Optimizations

Delta Lake provides optimizations that accelerate data lake operations.

Optimize performance with file management

To improve query speed, Delta Lake supports the ability to optimize the layout of data in storage. There are various ways to optimize the layout.

Compaction (bin-packing)

Note

This feature is available in Delta Lake 1.2.0 and above.

Delta Lake can improve the speed of read queries from a table by coalescing small files into larger ones.

OPTIMIZE '/path/to/delta/table' -- Optimizes the path-based Delta Lake table

OPTIMIZE delta_table_name;

OPTIMIZE delta.`/path/to/delta/table`;

-- If you have a large amount of data and only want to optimize a subset of it, you can specify an optional partition predicate using `WHERE`:
OPTIMIZE delta_table_name WHERE date >= '2017-01-01'

Note

  • Bin-packing optimization is idempotent, meaning that if it is run twice on the same dataset, the second run has no effect.
  • Bin-packing aims to produce evenly-balanced data files with respect to their size on disk, but not necessarily number of tuples per file. However, the two measures are most often correlated.

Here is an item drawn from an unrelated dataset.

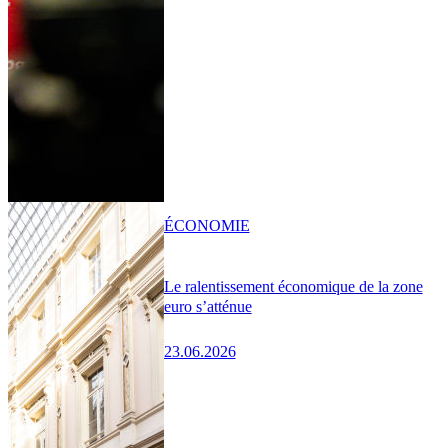
ÉCONOMIE
Le ralentissement économique de la zone
euro s’atténue
23.06.2026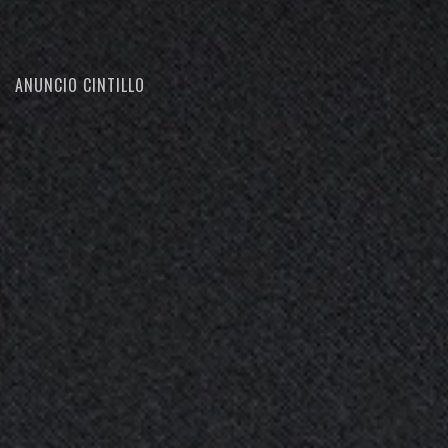
ANUNCIO CINTILLO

Readers of Delta tables use snapshot isolation, which means that they are not interrupted when OPTIMIZE removes unnecessary files from the transaction log. OPTIMIZE makes no data related changes to the table, so a read before and after an OPTIMIZE has the same results. Performing OPTIMIZE on a table that is a streaming source does not affect any current or future streams that treat this table as a source. OPTIMIZE returns the file statistics (min, max, total, and so on) for the files removed and the files added by the operation. Optimize stats also contains the number of batches, and partitions optimized.

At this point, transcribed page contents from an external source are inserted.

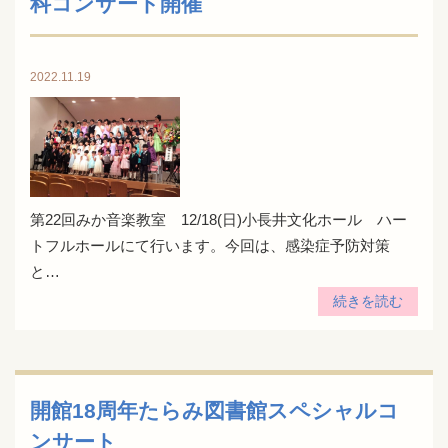
科コンサート開催
2022.11.19
第22回みか音楽教室 12/18(日)小長井文化ホール ハー
トフルホールにて行います。今回は、感染症予防対策
と…
続きを読む
開館18周年たらみ図書館スペシャルコ
ンサート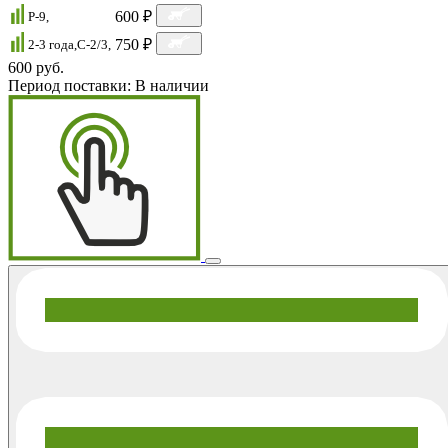
600 ₽
P-9,
750 ₽
2-3 года,C-2/3,
600 руб.
Период поставки:
В наличии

File compaction is controlled by following Apache Spark configuration options:

  • optimize.minFileSize (default is 1,000,000,000 bytes (1GB)): Files which are smaller than this threshold (in bytes) will be grouped together and rewritten as larger files by the OPTIMIZE command.
  • optimize.maxFileSize (default is 1,000,000,000 bytes (1GB)): Target file size (in bytes) produced by the OPTIMIZE command.
  • optimize.maxThreads (default is 15): Maximum number of parallel jobs allowed in OPTIMIZE command. Increasing the maximum parallel jobs allows the OPTIMIZE command to run faster, but increases the job management on the Spark driver side.

Data skipping

Note

This feature is available in Delta Lake 1.2.0 and above.

Data skipping information is collected automatically when you write data into a Delta Lake table. Delta Lake takes advantage of this information (minimum and maximum values for each column) at query time to provide faster queries. You do not need to configure data skipping; the feature is activated whenever applicable.

Collecting statistics on a column containing long values such as string or binary is an expensive operation. To avoid collecting statistics on such columns you can configure the table property delta.dataSkippingNumIndexedCols. This property indicates the position index of a column in the table’s schema. All columns with a position index less than the delta.dataSkippingNumIndexedCols property will have statistics collected. For the purposes of collecting statistics, each field within a nested column is considered as an individual column. To avoid collecting statistics on columns containing long values, either set the delta.dataSkippingNumIndexedCols property so that the long value columns are after this index in the table’s schema, or move columns containing long strings to an index position greater than the delta.dataSkippingNumIndexedCols property by using ALTER TABLE ALTER COLUMN.